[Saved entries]
Content starts

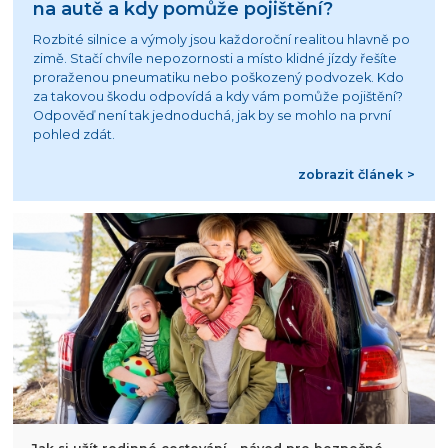
na autě a kdy pomůže pojištění?
Rozbité silnice a výmoly jsou každoroční realitou hlavně po
zimě. Stačí chvíle nepozornosti a místo klidné jízdy řešíte
proraženou pneumatiku nebo poškozený podvozek. Kdo
za takovou škodu odpovídá a kdy vám pomůže pojištění?
Odpověď není tak jednoduchá, jak by se mohlo na první
pohled zdát.
zobrazit článek >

Content ends

*What is being asked*: Word for word, retype all of the data above, but include no pictures.

*Written solution*:
na autě a kdy pomůže pojištění?
Rozbité silnice a výmoly jsou každoroční realitou hlavně po
zimě. Stačí chvíle nepozornosti a místo klidné jízdy řešíte
proraženou pneumatiku nebo poškozený podvozek. Kdo
za takovou škodu odpovídá a kdy vám pomůže pojištění?
Odpověď není tak jednoduchá, jak by se mohlo na první
pohled zdát.
zobrazit článek >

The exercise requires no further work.